Now that we’ve dispelled some myths, let’s take a look at 5 interesting facts.

Colorescience mineral brushFact # 1: Reapplying every 2-3 hours is necessary to maintain proper protection.

Yes, you really do need reapply every couple hours. And even more often if you are swimming or sweat a lot. So how much is enough? Experts say to apply a teaspoon to the face and one ounce (or a shotglass-full) to the body.

To avoid needing to take off makeup, reapply sunscreen using a mineral powder brush. It will not only give you the proper protection you need but also give you a flawless, matte look.

Fact # 2: Most products with SPF do not contain anything to prevent against UVA damage.

A lot of products such as makeup and moisturizers will boast having an SPF of at least 15. And since that is the minimum recommended SPF, people will assume they are getting enough protection. However, as we learned in my previous blog, SPF only protects against UVB rays. This leaves your skin completely vulnerable to UVA rays, the ones that cause premature aging and wrinkles. Make sure you still apply sunscreen with broad-spectrum protection underneath your makeup.

Fact # 3: Antioxidants (such as vitamins C and E) under sunscreen can help boost its effects 4-fold.

UV rays cause damage by creating free radicals and altering DNA. If antioxidants are applied before sunscreen, this creates an additional barrier and increases your skin’s protection.
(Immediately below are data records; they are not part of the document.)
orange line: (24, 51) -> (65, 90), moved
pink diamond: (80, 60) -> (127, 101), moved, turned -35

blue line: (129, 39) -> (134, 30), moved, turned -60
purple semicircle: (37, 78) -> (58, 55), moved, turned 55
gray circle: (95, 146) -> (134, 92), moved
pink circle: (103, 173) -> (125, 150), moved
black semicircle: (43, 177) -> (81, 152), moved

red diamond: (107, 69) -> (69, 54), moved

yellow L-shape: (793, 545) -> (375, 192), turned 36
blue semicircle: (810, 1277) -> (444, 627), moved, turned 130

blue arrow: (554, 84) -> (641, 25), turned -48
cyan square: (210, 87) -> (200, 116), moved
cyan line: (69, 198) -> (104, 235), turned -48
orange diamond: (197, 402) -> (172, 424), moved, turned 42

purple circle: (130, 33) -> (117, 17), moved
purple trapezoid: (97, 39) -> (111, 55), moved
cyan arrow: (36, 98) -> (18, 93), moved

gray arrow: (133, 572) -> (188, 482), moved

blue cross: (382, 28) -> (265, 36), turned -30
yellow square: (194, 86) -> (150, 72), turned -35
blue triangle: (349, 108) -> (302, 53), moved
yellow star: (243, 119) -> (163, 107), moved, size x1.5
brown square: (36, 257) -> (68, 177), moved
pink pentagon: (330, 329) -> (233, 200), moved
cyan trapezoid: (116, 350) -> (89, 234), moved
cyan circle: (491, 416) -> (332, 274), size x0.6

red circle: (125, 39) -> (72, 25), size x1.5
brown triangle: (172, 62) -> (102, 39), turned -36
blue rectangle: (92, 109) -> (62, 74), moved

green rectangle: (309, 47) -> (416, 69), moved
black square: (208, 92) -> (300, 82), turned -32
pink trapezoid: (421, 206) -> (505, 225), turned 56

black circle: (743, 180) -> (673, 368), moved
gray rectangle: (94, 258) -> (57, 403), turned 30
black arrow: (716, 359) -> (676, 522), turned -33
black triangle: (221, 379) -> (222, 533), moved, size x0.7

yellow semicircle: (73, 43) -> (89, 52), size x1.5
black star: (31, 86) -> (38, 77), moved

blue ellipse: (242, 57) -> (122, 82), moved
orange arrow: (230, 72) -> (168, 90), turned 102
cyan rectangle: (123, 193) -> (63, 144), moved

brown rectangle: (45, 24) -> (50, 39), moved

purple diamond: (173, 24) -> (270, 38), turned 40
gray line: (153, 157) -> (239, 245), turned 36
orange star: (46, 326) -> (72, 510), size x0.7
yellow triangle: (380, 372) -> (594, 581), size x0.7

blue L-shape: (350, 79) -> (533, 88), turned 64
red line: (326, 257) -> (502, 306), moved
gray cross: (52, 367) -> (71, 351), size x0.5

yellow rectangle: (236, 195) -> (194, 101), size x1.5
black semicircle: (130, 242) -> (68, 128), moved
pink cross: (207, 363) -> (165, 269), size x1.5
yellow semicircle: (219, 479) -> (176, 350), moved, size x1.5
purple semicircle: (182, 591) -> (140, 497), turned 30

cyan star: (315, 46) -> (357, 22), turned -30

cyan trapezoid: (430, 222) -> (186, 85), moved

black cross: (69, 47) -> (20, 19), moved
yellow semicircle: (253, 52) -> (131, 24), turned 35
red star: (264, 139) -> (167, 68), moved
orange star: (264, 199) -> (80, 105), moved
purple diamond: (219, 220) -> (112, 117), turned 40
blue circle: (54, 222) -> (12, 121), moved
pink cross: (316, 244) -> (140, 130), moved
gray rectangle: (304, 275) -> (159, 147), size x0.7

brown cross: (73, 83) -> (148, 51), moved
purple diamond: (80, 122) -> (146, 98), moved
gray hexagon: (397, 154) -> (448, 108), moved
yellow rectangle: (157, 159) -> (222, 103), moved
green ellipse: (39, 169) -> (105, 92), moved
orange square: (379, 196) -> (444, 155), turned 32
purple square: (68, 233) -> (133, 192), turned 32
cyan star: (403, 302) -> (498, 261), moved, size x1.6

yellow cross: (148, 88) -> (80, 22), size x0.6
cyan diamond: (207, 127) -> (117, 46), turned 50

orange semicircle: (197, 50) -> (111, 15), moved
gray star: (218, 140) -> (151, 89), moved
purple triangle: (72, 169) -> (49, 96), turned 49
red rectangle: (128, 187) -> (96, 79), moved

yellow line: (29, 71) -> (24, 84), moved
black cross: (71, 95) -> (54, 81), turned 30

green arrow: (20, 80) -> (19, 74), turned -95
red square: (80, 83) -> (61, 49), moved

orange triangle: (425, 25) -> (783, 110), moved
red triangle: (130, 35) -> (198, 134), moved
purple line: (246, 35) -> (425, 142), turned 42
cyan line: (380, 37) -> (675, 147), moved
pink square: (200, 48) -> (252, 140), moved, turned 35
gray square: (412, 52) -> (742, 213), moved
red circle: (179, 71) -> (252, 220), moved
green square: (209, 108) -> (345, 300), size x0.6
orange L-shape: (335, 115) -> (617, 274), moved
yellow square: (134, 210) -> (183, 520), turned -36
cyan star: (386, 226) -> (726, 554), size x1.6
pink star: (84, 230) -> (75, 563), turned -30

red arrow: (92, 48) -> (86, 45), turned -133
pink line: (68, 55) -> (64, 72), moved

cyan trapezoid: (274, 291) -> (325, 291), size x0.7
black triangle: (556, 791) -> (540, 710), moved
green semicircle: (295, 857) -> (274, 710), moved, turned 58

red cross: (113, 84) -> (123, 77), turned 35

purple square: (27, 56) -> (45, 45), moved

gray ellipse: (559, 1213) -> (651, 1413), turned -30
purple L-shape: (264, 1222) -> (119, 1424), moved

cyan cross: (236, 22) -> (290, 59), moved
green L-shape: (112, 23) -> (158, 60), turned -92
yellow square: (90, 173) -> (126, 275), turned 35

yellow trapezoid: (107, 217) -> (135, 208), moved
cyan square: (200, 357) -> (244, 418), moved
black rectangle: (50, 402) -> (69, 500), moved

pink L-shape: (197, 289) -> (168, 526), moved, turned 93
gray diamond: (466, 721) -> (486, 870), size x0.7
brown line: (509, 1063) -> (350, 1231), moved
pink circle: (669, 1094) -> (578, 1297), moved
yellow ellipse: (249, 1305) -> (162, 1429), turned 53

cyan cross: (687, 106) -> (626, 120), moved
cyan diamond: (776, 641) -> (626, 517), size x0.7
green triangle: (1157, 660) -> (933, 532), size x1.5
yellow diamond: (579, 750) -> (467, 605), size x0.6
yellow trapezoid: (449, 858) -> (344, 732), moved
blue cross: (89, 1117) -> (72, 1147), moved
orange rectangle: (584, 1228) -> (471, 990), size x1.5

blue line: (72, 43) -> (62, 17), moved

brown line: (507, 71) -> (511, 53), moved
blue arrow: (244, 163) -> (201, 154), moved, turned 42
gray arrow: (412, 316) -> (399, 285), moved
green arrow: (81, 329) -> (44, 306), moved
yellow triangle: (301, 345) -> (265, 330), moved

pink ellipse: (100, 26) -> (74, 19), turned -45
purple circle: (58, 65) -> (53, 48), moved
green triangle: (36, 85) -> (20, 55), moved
Fact # 4: A white cotton shirt has an SPF of around 5-7.

Wearing light-colored clothing does not provide adequate skin protection. Many people think the light will reflect off their shirts. However, this doesn’t help with UV rays that penetrate right through. Sunscreen underneath clothes is a must, especially if you will be outdoors for a long period of time.

Fact # 5: Wearing dark sunglasses does not mean you are getting the best protection.

Look closely at the sticker that indicates the sunglasses’ level of protection. (Most sunglasses have them.) Choose ones that say “100% UV protection” or “UV 400 protection”.

If you are not sure about your sunglasses’ protection level, take them to the optometrist for testing. Most clinics will do it for free, and it only takes a few minutes.

And remember, light-colored sunglasses with 100% UV protection are much better for your eyes than dark-tinted sunglasses with no protection.


Skin cancer is one of the most overlooked cancers due to its unassuming progression and lack of symptoms in the early-to-mid stages. The facts below are scary, but very real. For more information, check out

Skin Cancer Fact #1: Skin cancer is the most common form of cancer. There are more new cases of skin cancer every year than breast, colon, lung, and prostate cancers COMBINED.

Skin Cancer Fact #2: 5 or more sunburns over a lifetime doubles your risk of melanoma, with the rate of death being one per hour.

Skin Cancer Fact #3: One in 5 people will develop skin cancer in their lifetime.

Skin Cancer Fact #4: Melanoma is the most common form of cancer for 25-29 year olds.

Skin Cancer Fact #5: Over the past 31 years, more people have had skin cancer than all other cancers combined.

Protect yourself by getting yearly full-body skin checks (every 6 months if you have a family history of skin cancer).